Let me re-list all the reasons why we should move on, then all the
problems of doing so, so we can base our arguments on current facts.

== Pro move ==

1. Using OBJECT libraries (2.8.8) has massive improvement when linking
on Windows
2. CMAKE_SYSROOT and CMAKE_<LANG>_COMPILER_TARGET (3.0) would help fix
compiler-rt builds
3. Ninja "pool = console" would fix the timeout issues on slow builds,
but it's not clear how CMake would do that by default
4. Windows and OSX users already build by hand anyway

Item (1) was already solved by the move to 2.8.12, item (2) is pending
an upgrade to 3.0 and item (3) is uncertain that any move will fix
that.

Item (4) is circumstantial, at best.

== Problems ==

A. LTS Linux users (by far, the biggest constituency among Linux
users) are stuck old versions of CMake in their packages.
B. Installing by hand on Linux is, of course, possible, but it
increases the cost of package management (see below). (ref item 4).
C. The number of types of machines Linux runs on eclipses anything
Windows and Mac added together. The number of people affected by this
move would be very big.

In a nutshell, building by hand on Linux is easy, but upsets the
management balance, which multiplied by the number of people and the
number of machines each one of them manages, amounts to an appreciable
cost.

As a concrete example, between ARM and AArch64, we have currently 12
buildbots, and a larger number of internal bots, test boxes,
development boards. Every update would have us to upgrade the
packages, possibly re-build cmake, and re-install it, and work around
library names that are not exactly right (like libX.so.12 instead of
libX.so.11), etc. Doing that on buildbots is never a wise choice.

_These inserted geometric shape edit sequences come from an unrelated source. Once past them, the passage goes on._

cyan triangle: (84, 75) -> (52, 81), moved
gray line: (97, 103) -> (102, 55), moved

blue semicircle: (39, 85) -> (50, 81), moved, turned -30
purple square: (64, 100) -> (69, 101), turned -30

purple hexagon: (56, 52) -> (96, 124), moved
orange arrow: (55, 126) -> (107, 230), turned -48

Windows and Mac users will never have these problems when installing
CMake from source/tarball.

== Discussion ==

I just built CMake 3.0 from scratch on a Chromebook 2 and it took me
less than the time I'm writing this email. A user that is advanced
enough to want to compiler LLVM and Clang will most certainly be able
to build CMake (and Ninja) first. Some won't even need to, since CMake
does provide binary releases for Linux on their website.

The biggest problem seems to be a potential increase in the cost of
package management, which is limited to Ubuntu and RHEL. Debian Jesse
(to be marked stable *very* soon) will come with 3.0, and Fedora, Arch
and others are already on it or newer. But LTS users are a large
number of users.

The refusal is not that strong, I agree, but the concrete benefits,
which right now is just "a nicer way to fix compiler-rt" also don't
seem strong enough to counter that weak refusal.

== Conclusion ==

I think neither of sides have a strong argument. That's made clearer
by the amount of bikeshedding we've done. This also seem to have
turned into a Windows vs. Linux battle, which is never a good thing.

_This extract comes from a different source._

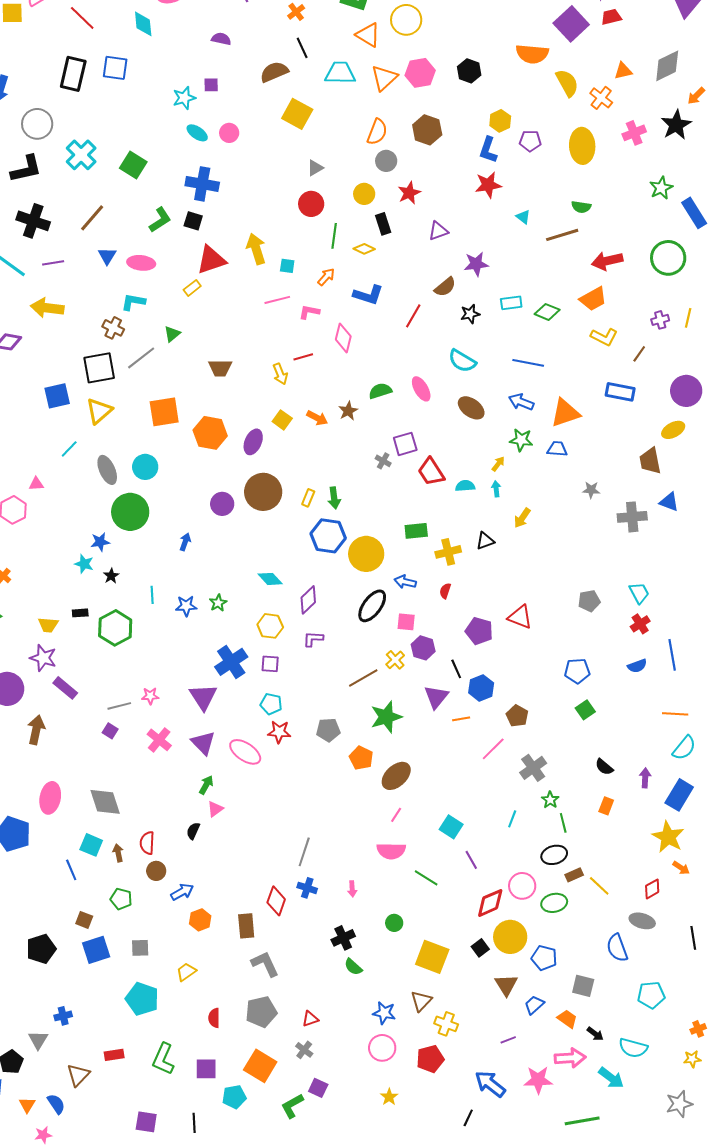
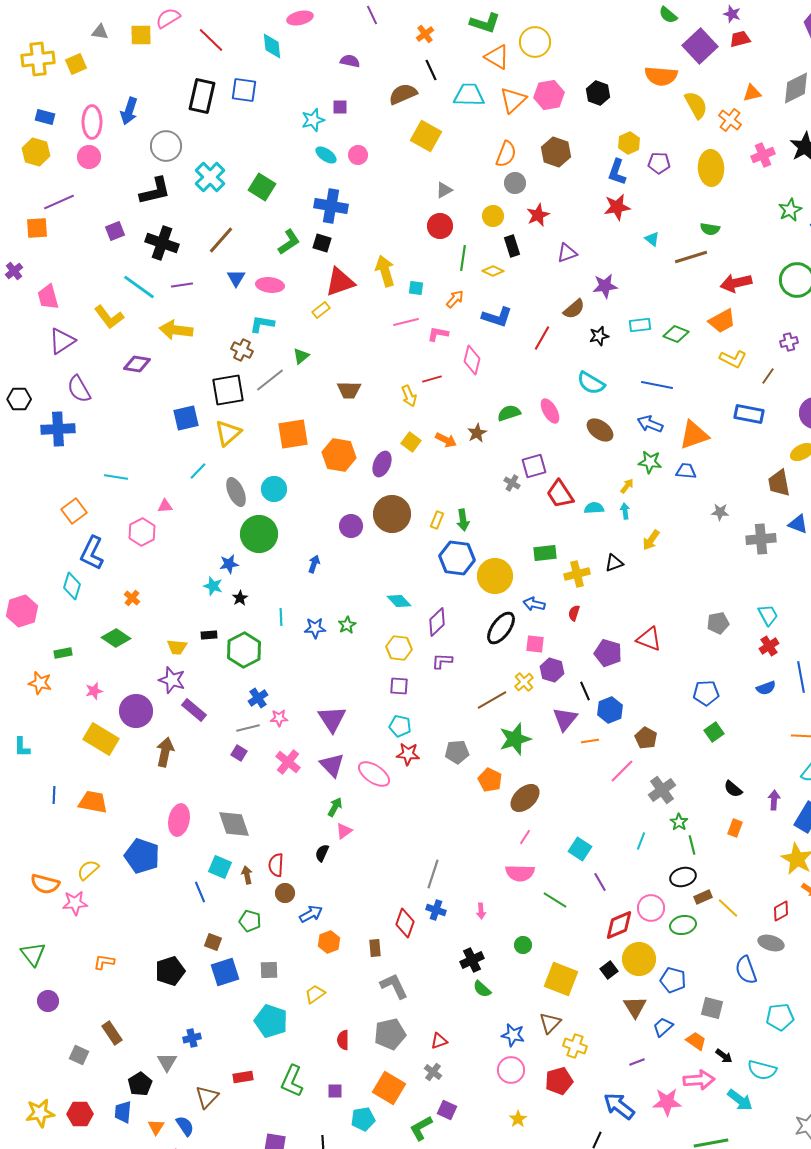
blue cross: (231, 662) -> (258, 698), moved, size x0.6
brown rectangle: (246, 926) -> (375, 948), size x0.7
purple square: (206, 1069) -> (335, 1091), size x0.7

We have made intentional to follow LTS releases on our versioning, and
this change would break the model. Breaking the model is not always
bad, but it requires a strong argument. We don't have one. Even if the
counter-argument is also weak, it holds true to our previous
intentions. We did break the model when we moved to C++11 and that was
a good thing. I don't want to move the build infrastructure too
because of that momentum alone.

I personally don't care that much which version of CMake we use, and
I'm trying to be unbiased here. If there is a stronger argument than
item 2 above, then I'd be in favour of moving. Right now, the
arguments are not strong enough, for me, personally.